Wir leben bei einem polnischen Freiwilligen in einer Wohnung. Meine Werkstatt ist ein Tisch in der Küche. Eigentlich ist das Leben eines Flüchtlings ein unwirkliches Karussell aus Papierkram, der Suche nach Arbeitsmaterialien, dem Versuch, sich auf den Arbeitsprozess selbst zu konzentrieren, der Kommunikation mit Kunden, die seit der Vorkriegszeit auf einen warten … Das Wertvollste ist der friedliche Himmel über dem Kopf und die enorme Unterstützung von Menschen aus der ganzen Welt.

Du leidest an einer Immunschwäche. Der Kontakt mit Menschen ist für Dich gefährlich. Wie war es möglich, unter diesen Umständen zu fliehen und wie lebst Du jetzt?
Wenn Raketen vom Himmel fallen, sieht die Immunschwäche nicht so schlimm aus. Auch wenn das irreführend ist. Ich hatte eine Atemschutzmaske der Klasse FFP3. Ich habe sie während meines Aufenthalts im Luftschutzkeller rund um die Uhr getragen. Neben den Menschen im Luftschutzkeller gab es auch noch Pilze an den Wänden. Wegen meiner Immunschwäche sind das meine grössten Feinde. Am fünften Tag stellte ich fest, dass meine Atemschutzmasken die Pilzsporen nicht aufhielten. Ich versuchte, systemische Antimykotika zu finden, aber zu dieser Zeit waren diese nicht in Apotheken erhältlich. Im Labor wachsen Schimmelpilze in vitro drei Wochen lang. Das war die Zeit, die ich hatte, um an Medikamente herankommen und mit der Einnahme zu beginnen, bevor es zu spät sein würde. Ich war mir dieses Risikos sehr bewusst.

Wie geht es Dir nun?
Ich kam ziemlich krank in Polen an. Ich hatte eine sehr schwierige Zeit. Auch heute ist die Situation alles andere als gut. Um die Basisimmuntherapie fortzusetzen, benötige ich derzeit Gamma-Interferon-Medikamente, die meine Immunschwäche auf das Niveau eines gesunden Menschen ausgleichen können. Vor dem Krieg haben wir sie in Russland gekauft, wo sie günstiger waren als in Deutschland, etwa 2’500 Dollar statt 12’000 Euro. Dies sind die Kosten für eine sechsmonatige Therapie, die jährlich absolviert werden muss. Dies ist jedoch nur etwa ein Drittel der medizinischen Kosten. Ich benötige viele andere Medikamente, um chronische Infektionen zu behandeln, die sich vor der korrekten Diagnose entwickelt haben, primäre Immundefekte. Im Moment bin ich nicht sicher, ob meine Flüchtlingsversicherung in Polen mir eine vollständige Behandlung ermöglichen wird.

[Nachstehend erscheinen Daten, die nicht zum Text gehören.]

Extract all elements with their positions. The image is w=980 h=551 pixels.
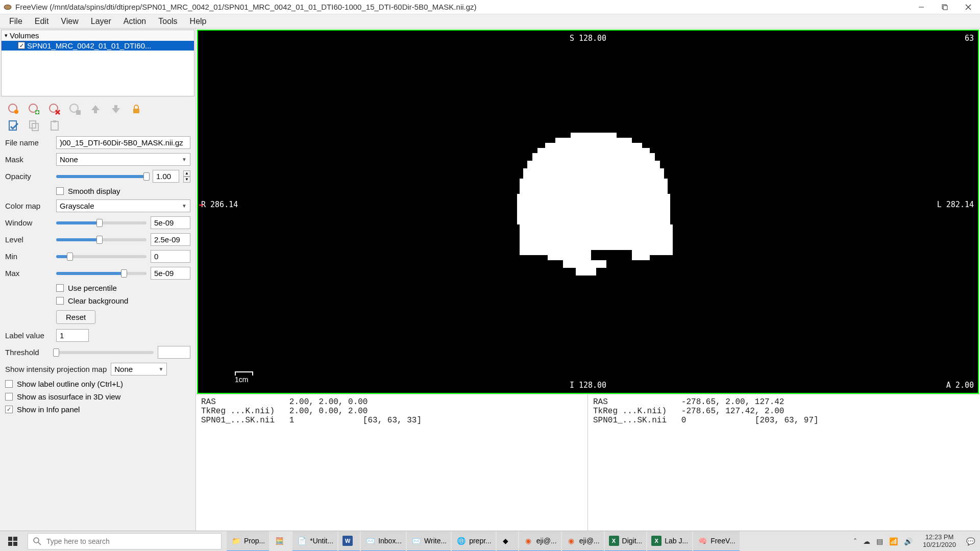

Du hast über Facebook mit uns Kontakt aufgenommen. Wie kam es dazu?
Das hat mit Mykola Podrezan zu tun. Er hat 60 Länder im Rollstuhl bereist und ist Autor des Fotoprojekts “Planet Erde – ein Blick aus dem Rollstuhl”. Ein Bild zeigt ihn am 24. August 2021, dem Unabhängigkeitstag der Ukraine, in Kyjiw. Auf diesem Bild trägt er ein Hemd von mir. Als ich unterwegs nach Polen war, rief er mich an und sagte: “Du musst weiter sticken.” Ich fragte ihn, wie. Schliesslich konnte ich meine BERNINA nicht im Rucksack mitnehmen. Er sagte: “Du hast Deine Hände und Dein Wissen dabei. Du wirst zu einer Stickmaschine kommen.” Da entschloss ich mich, BERNINA zu kontaktieren.

Mykola Podrezan am 24. August 2021, dem Unabhängigkeitstag der Ukraine, in Kyjiw.

Du hast Deine Arbeit wieder aufgenommen, nähst und bestickst traditionelle ukrainische Kleidung, die Du online verkaufst. Wie sieht Dein Angebot aus?
Das Besondere an meinem Angebot ist Kombination von traditionellen Ornamenten und den neuesten modernen Technologien. Die Maschinenstickerei macht es mir möglich, auf besonders dünnen Stoffen zu arbeiten. Das Handsticken wäre da extrem schwierig, langwierig und teuer. Es würde auch eine unmenschliche Belastung für die Augen darstellen. Da es sich um Maschinenstickerei mit BERNINA handelt, erhalte ich eine Qualität, die der manuellen entspricht. Ihr habt Bilder meiner Hemden gesehen, bei denen ich weiss auf weiss sticke. Ich habe mit Handstickern gesprochen, die mir nicht glauben wollten, dass es sich bei meinen Werken um Maschinenstickerei handelt, bis ich ein Video zeigte. Ich arbeite mit praktischen, modernen Schnittmustern. Meine Hemden passen sowohl zu Jeans als auch zu einem Anzug.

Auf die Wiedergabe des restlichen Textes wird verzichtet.